It is easy to view prefabrication and off-site construction as an exciting and rapidly advancing area.

We can see YouTube videos of high rise apartment buildings being erected on site in just a few days. We hear about multi-storey school buildings being installed over the Christmas holidays to avoid a year or so of disruption. There is already a choice of manufacturers of fully finished homes around Australia offering an increased array of designs as well as bespoke luxury homes delivered pretty much anywhere in the country. And there are student accommodation complexes, bathroom pods for apartment buildings, and even self contained office pods ready to be lowered into our back yards.

All this excitement and activity seems unsurprising given the many and oft-cited advantages of prefabrication, which include reduced construction periods, reduced materials waste, reduced clean up, an improved OH&S environment, less disruption at the project site and for neighbours, potential to incorporate advanced materials (such as pre-finished surfaces that would otherwise be finished on-site), improved quality and associated reduced defects rectification from manufacturing-style processes, and the convergence of the ‘as built’ project with the ‘as designed’ documentation.
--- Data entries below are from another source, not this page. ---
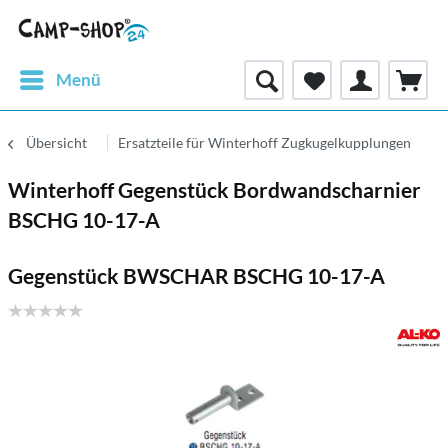
Menü
Übersicht
Ersatzteile für Winterhoff Zugkugelkupplungen
Winterhoff Gegenstück Bordwandscharnier
BSCHG 10-17-A
Gegenstück BWSCHAR BSCHG 10-17-A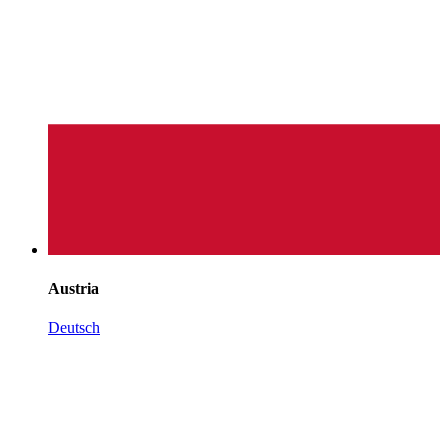
Austria
Deutsch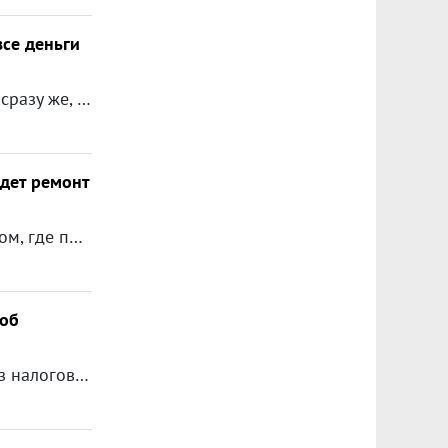
все деньги
Здравствуйте, а надо платить налог ,недвижимости менее 3 лет, если сразу же, на все деньги и в этом же году, купить недвижимость? Или возможно только через договор мены?
идет ремонт
Доброе время суток! Мой отец (вдовец) много лет назад приобрел дом, где по сей день идет ремонт и благоустройство. Примерно полгода назад он женился во второй раз. Вопрос мой в следующем: кто будет являться прямым наследником недвижимости - его дети или новая жена? На сколько мне известно, брачного контракта не существует. Заранее спасибо за ответ.
 об
Здраствуйте, подскажите пожайлуста каков срок действия справки из налоговой об отсутствии задолжности и справки из кадастровой палаты?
On closer inspection, however, we find that despite the advances being made in off-site construction and the heightened coverage of prefab projects, the reality is that prefabrication is thought to account for less than three per cent of the overall construction industry around the world. Australia looks to be no different. That means that meaningful take-up has hardly even begun.

What are we waiting for?

For starters, innovation often encounters obstacles to its wider take-up, especially until it reaches a critical mass of acceptance. I am reminded of the perhaps apocryphal response attributed to the US President of the day, Ulysses S. Grant, to the newly invented telephone. He apparently thought it “very remarkable” but wondered “who in the world would ever want to use one of them.”

Prefabrication and off-site manufacturing represent a new dimension to the well-established construction industry. It is to be expected that there will be barriers to contend with. Making changes to familiar methods requires effort. It can involve trials as well as investment in training and modified processes, which makes reluctance to embrace change almost a given.

Because of this, those of us believing in a big bright future for Australia’s off-site construction are obliged to set out how this reluctance is going to be overcome.

Here are five potentially powerful enablers of more widespread adoption of prefabrication:

  1. Complementary technologies, such as Building Information Modelling (BIM); 3D Immersion capability, virtually engineering, and Design for Manufacturing and Assembly (DfMA). The latter two are mandatory in the automotive and aerospace industries.
  2. Commitments by large contractors to trial the incorporation of prefabrication and pre-assembled structural components. This is happening already with encouraging results. Australand’s project ‘The Green’ in Parkville Victoria is an example, as is Lend Lease with bathroom pods and Hutchinson Builders investing in their own prefabrication factories.
  3. Major client organisations are in a powerful position to focus the thinking of the project team on opportunities for superior project outcomes through off-site construction and how to ensure that they are achieved. Serial developers and institutional owners of property assets are ideal candidates.
  4. Government agencies can exert similar influence as a major client (the US Department of Justice was the prime mover in the take-up of BIM in the US by mandating that BIM be used on its projects. As a result, architects, consultants, project managers, contractors and subcontractors were moved to get on board with BIM. More specifically, the UK government has committed GBP22m to a prefabrication industry program being managed by Laing O’Rourke. This program has been designed to address the high cost of housing and the inadequate rates of construction. It is noteworthy that similar housing issues exist also in Australia. We are already seeing some government agencies trialling prefabrication on their projects, including Police NSW and the NSW education department. More generally, government procurement policies formulated around traditional on-site construction procurement and contracting arrangements can inadvertently preclude prefabrication elements that would enhance project outcomes.
  5. Modified contracting methodologies like Integrated Project Delivery – which emphasises a more collaborative client-contractor approach – can help by creating an environment more conducive to exploring ways to improve processes and outcomes, rather than snuffing out that kind of exploration and reverting to the usual ways.

It is encouraging then that we are moving in the right direction on almost all fronts.